IOC President Jacques Rogge said the Olympic body will remind athletes to refrain from any protests or political gestures during the Feb. 7-23 Sochi Games.
Sochi organizing chief Dmitry Chernyshenko was asked at the IOC general assembly about the possible impact of the legislation that bans gay "propaganda."
He said the Russian government had made clear the law would not affect the games, and he urged the IOC to convey the message to "those who are still trying to speculate on this very transparent and very clear topic."
"It's very important to have your support to stop this campaign and this speculation regarding this issue," Chernyshenko said.
Russia's law prohibiting promotion of "nontraditional" sexual relations has been denounced by activists and criticized by President Barack Obama. Activists have called for a boycott of the Sochi Games, although Obama and British Prime Minister David Cameron have ruled that out.
Chernyshenko reiterated that the law doesn't ban homosexuality in any way and "doesn't contradict any element of the Olympic Charter."
He noted that President Vladimir Putin has assured that the Russian constitution "guarantees the equality of rights and freedom for everybody" in the country, including guests, visitors, athletes, fans and the Olympic family.
"We are absolutely confident that there will be no conflicts in that regards," he said. "It will not stop [Sochi] 2014 from proudly upholding the Olympic values, I promise you."
Rogge said the IOC is satisfied with Russia's explanations of the law so far.
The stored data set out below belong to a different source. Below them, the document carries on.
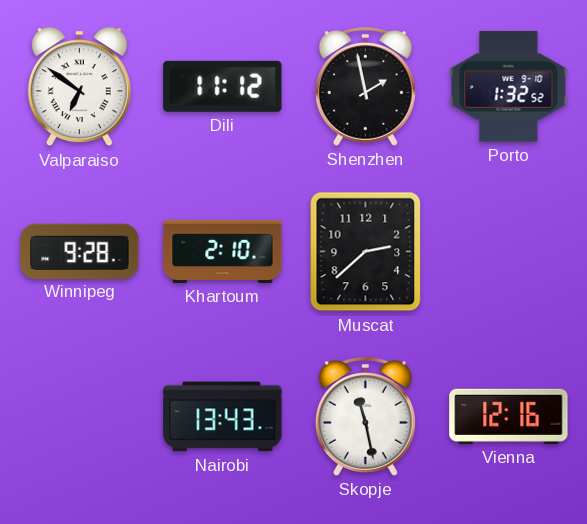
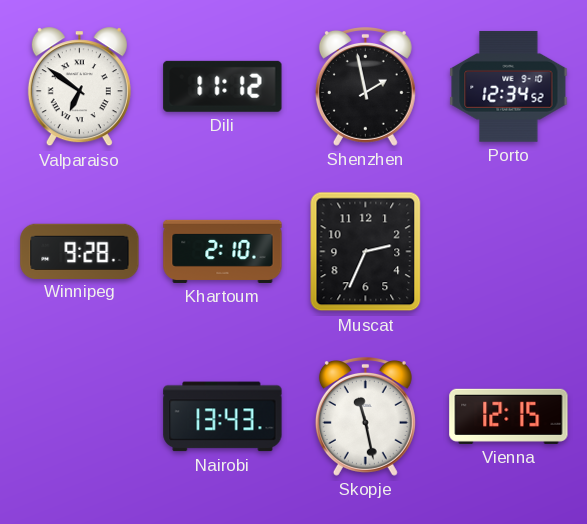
Porto: 1:32 -> 12:34
Muscat: 2:38 -> 2:34
Vienna: 12:16 -> 12:15
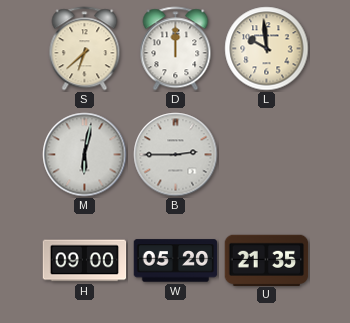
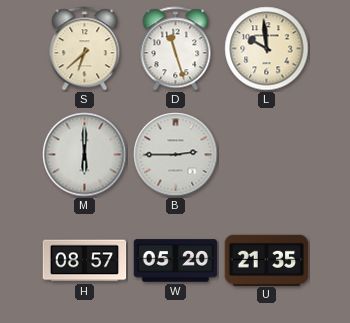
D: 12:00 -> 11:27
M: 6:02 -> 6:00
H: 09:00 -> 08:57
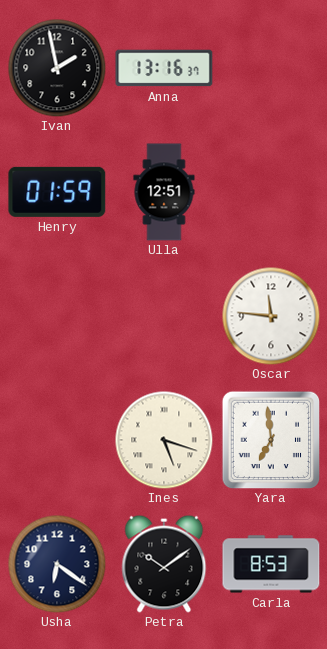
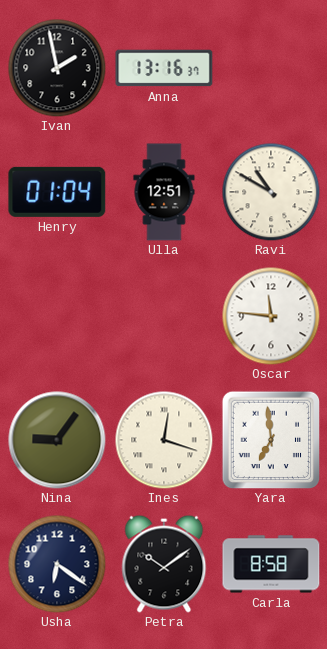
Henry: 01:59 -> 01:04
Ravi: none -> 10:50
Nina: none -> 9:06
Ines: 5:18 -> 12:18
Carla: 8:53 -> 8:58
"The constitution of the Russian federations allows for homosexuality," he said. "And we have received strong reassurances that this law will not affect participants in the Sochi Games."
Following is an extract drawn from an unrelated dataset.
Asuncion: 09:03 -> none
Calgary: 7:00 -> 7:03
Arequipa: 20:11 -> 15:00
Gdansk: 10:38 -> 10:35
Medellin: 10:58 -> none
Chernyshenko cited comments by Putin in a recent interview with The Associated Press at his country residence outside Moscow. Putin sought to ease concerns the law would be used to punish athletes who display rainbow flags during the games, while insisting that gays are not discriminated against in his country.
"I assure you that I work with these people, I sometimes award them with state prizes or decorations for their achievements in various fields," Putin said.
The law, which Putin signed in July, makes it illegal to expose minors to information that portrays these relationships as normal or attractive. The law imposes hefty fines, while also subjecting foreign citizens to up to 15 days in prison.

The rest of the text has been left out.